In [30]:
!java --version
!python --version

openjdk 11.0.18 2023-01-17
OpenJDK Runtime Environment (build 11.0.18+10-post-Ubuntu-0ubuntu120.04.1)
OpenJDK 64-Bit Server VM (build 11.0.18+10-post-Ubuntu-0ubuntu120.04.1, mixed mode, sharing)
Python 3.9.16


In [31]:
!pip install pyspark

Looking in indexes: https://pypi.org/simple, https://us-python.pkg.dev/colab-wheels/public/simple/


In [32]:
# Import Apache Spark SQL
from pyspark.sql import SparkSession

# Create Spark Session/Context
# We are using local machine with all the CPU cores [*]
spark = SparkSession.builder \
    .master("local[*]") \
    .appName("Hello Pyspark") \
    .config("spark.some.config.option", "some-value") \
    .getOrCreate()

In [33]:
# Check spark session
print(spark)

<pyspark.sql.session.SparkSession object at 0x7fb0ef76a940>


In [34]:
from pyspark.ml.evaluation import RegressionEvaluator
from pyspark.ml.recommendation import ALS
from pyspark.sql import Row

In [35]:
lines = spark.read.text("/content/sample_movielens_ratings.txt").rdd
parts = lines.map(lambda row: row.value.split("::"))
ratingsRDD = parts.map(lambda p: Row(userId=int(p[0]), movieId=int(p[1]),
                                     rating=float(p[2]), timestamp=int(p[3])))
ratings = spark.createDataFrame(ratingsRDD)
(training, test) = ratings.randomSplit([0.8, 0.2])

# maxIter = 5

## regParam = 0.1

In [36]:
# Build the recommendation model using ALS on the training data
# Note we set cold start strategy to 'drop' to ensure we don't get NaN evaluation metrics
als = ALS(maxIter=5, regParam=0.1, userCol="userId", itemCol="movieId", ratingCol="rating",
          coldStartStrategy="drop")
model = als.fit(training)

In [37]:
# Evaluate the model by computing the RMSE on the test data
predictions = model.transform(test)
evaluator = RegressionEvaluator(metricName="rmse", labelCol="rating",
                                predictionCol="prediction")
rmse = evaluator.evaluate(predictions)
print("Root-mean-square error = " + str(rmse))

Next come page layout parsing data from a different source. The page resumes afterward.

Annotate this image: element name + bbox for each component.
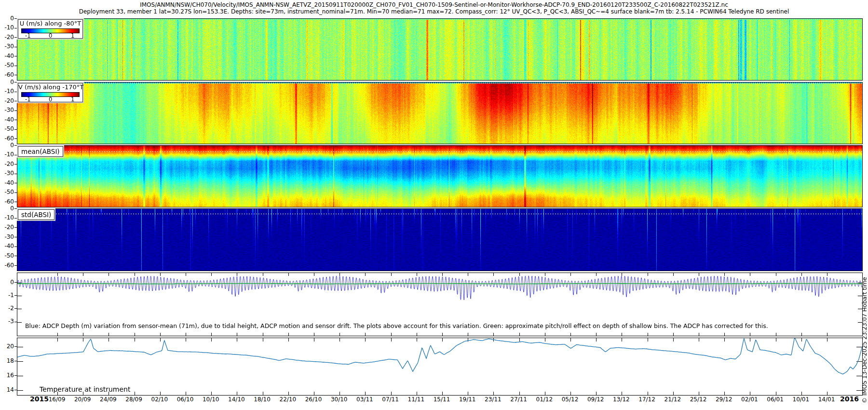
x-tick-label: 29/12 — [711, 396, 737, 403]
std-absi-legend: std(ABSI) — [18, 209, 54, 220]
std-absi-heatmap — [17, 208, 863, 271]
y-tick-mark — [14, 375, 17, 376]
x-tick-label: 14/10 — [223, 396, 249, 403]
y-tick-mark — [14, 155, 17, 155]
y-tick-label: -60 — [1, 136, 14, 142]
figure-title: IMOS/ANMN/NSW/CH070/Velocity/IMOS_ANMN-N… — [0, 1, 868, 8]
y-tick-label: -1 — [1, 292, 14, 299]
x-tick-label: 25/12 — [685, 396, 711, 403]
x-tick-label: 10/10 — [198, 396, 224, 403]
y-tick-mark — [14, 129, 17, 130]
y-tick-label: -10 — [1, 88, 14, 95]
mean-absi-legend-title: mean(ABSI) — [21, 148, 60, 155]
temperature-plot-label: Temperature at instrument — [40, 385, 130, 393]
y-tick-label: -10 — [1, 25, 14, 31]
x-tick-label: 06/10 — [172, 396, 198, 403]
y-tick-mark — [14, 164, 17, 164]
y-tick-label: -50 — [1, 126, 14, 132]
y-tick-label: -50 — [1, 62, 14, 68]
y-tick-mark — [14, 237, 17, 237]
y-tick-mark — [14, 346, 17, 347]
y-tick-label: 16 — [1, 372, 14, 379]
y-tick-label: -60 — [1, 199, 14, 205]
y-tick-mark — [14, 208, 17, 209]
y-tick-label: -60 — [1, 262, 14, 269]
y-tick-mark — [14, 361, 17, 361]
y-tick-mark — [14, 227, 17, 228]
u-colorbar-tick-mid: 0 — [49, 32, 52, 39]
y-tick-label: 0 — [1, 142, 14, 149]
y-tick-label: 0 — [1, 79, 14, 85]
y-tick-mark — [14, 183, 17, 183]
v-velocity-heatmap — [17, 82, 863, 144]
x-tick-label: 30/10 — [326, 396, 352, 403]
x-tick-label: 21/12 — [660, 396, 686, 403]
std-absi-legend-title: std(ABSI) — [21, 211, 51, 219]
y-tick-mark — [14, 295, 17, 296]
y-tick-mark — [14, 110, 17, 111]
y-tick-mark — [14, 174, 17, 174]
x-tick-label: 22/10 — [275, 396, 301, 403]
x-tick-label: 20/09 — [69, 396, 95, 403]
year-label-end: 2016 — [840, 395, 859, 403]
y-tick-mark — [14, 28, 17, 28]
y-tick-label: 20 — [1, 343, 14, 350]
y-tick-label: -40 — [1, 180, 14, 186]
mean-absi-legend: mean(ABSI) — [18, 146, 63, 157]
v-colorbar-tick-mid: 0 — [49, 96, 52, 103]
x-tick-label: 05/12 — [557, 396, 583, 403]
y-tick-mark — [14, 322, 17, 322]
x-tick-label: 07/11 — [378, 396, 404, 403]
x-tick-label: 28/09 — [121, 396, 147, 403]
u-legend: U (m/s) along -80°T -1 0 1 — [18, 19, 83, 39]
v-colorbar-tick-max: 1 — [71, 96, 74, 103]
y-tick-label: 0 — [1, 15, 14, 22]
y-tick-mark — [14, 265, 17, 266]
y-tick-label: -40 — [1, 243, 14, 249]
y-tick-mark — [14, 256, 17, 256]
y-tick-label: -30 — [1, 107, 14, 113]
x-tick-label: 01/12 — [531, 396, 557, 403]
x-tick-label: 09/12 — [583, 396, 609, 403]
x-tick-label: 02/01 — [736, 396, 762, 403]
x-tick-label: 24/09 — [95, 396, 121, 403]
y-tick-mark — [14, 56, 17, 56]
y-tick-label: 18 — [1, 358, 14, 364]
v-legend: V (m/s) along -170°T -1 0 1 — [18, 83, 83, 102]
u-velocity-heatmap — [17, 18, 863, 81]
temperature-plot — [17, 338, 863, 396]
x-tick-label: 26/10 — [300, 396, 326, 403]
y-tick-label: -60 — [1, 72, 14, 78]
y-tick-label: -10 — [1, 215, 14, 221]
y-tick-label: -30 — [1, 234, 14, 240]
x-tick-label: 17/12 — [634, 396, 660, 403]
x-tick-label: 18/10 — [249, 396, 275, 403]
y-tick-label: -3 — [1, 318, 14, 325]
y-tick-label: -40 — [1, 53, 14, 59]
y-tick-mark — [14, 246, 17, 247]
x-tick-label: 11/11 — [403, 396, 429, 403]
x-tick-label: 13/12 — [608, 396, 634, 403]
imos-watermark: © IMOS 13-Dec-2025 23:23:07 Hobart time — [861, 227, 868, 403]
y-tick-mark — [14, 282, 17, 283]
y-tick-mark — [14, 47, 17, 47]
y-tick-mark — [14, 192, 17, 193]
y-tick-label: -40 — [1, 117, 14, 123]
u-legend-title: U (m/s) along -80°T — [18, 20, 82, 27]
y-tick-mark — [14, 145, 17, 146]
x-tick-label: 19/11 — [454, 396, 480, 403]
figure-subtitle: Deployment 33, member 1 lat=30.27S lon=1… — [0, 8, 868, 15]
x-tick-label: 03/11 — [352, 396, 378, 403]
y-tick-label: -30 — [1, 43, 14, 50]
y-tick-mark — [14, 138, 17, 139]
x-tick-label: 27/11 — [506, 396, 532, 403]
y-tick-label: -2 — [1, 305, 14, 312]
y-tick-label: 0 — [1, 279, 14, 286]
v-colorbar-tick-min: -1 — [25, 96, 30, 103]
y-tick-label: 14 — [1, 387, 14, 393]
y-tick-mark — [14, 82, 17, 82]
y-tick-mark — [14, 390, 17, 390]
y-tick-label: -20 — [1, 161, 14, 167]
y-tick-mark — [14, 218, 17, 219]
x-tick-label: 23/11 — [480, 396, 506, 403]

Root-mean-square error = 1.0146066361214776


## regParam = 0.5

In [38]:
# Build the recommendation model using ALS on the training data
# Note we set cold start strategy to 'drop' to ensure we don't get NaN evaluation metrics
als1 = ALS(maxIter=5, regParam=0.5, userCol="userId", itemCol="movieId", ratingCol="rating",
          coldStartStrategy="drop")
model1 = als1.fit(training)

In [39]:
# Evaluate the model by computing the RMSE on the test data
predictions1 = model1.transform(test)
evaluator1 = RegressionEvaluator(metricName="rmse", labelCol="rating",
                                predictionCol="prediction")
rmse1 = evaluator.evaluate(predictions1)
print("Root-mean-square error = " + str(rmse1))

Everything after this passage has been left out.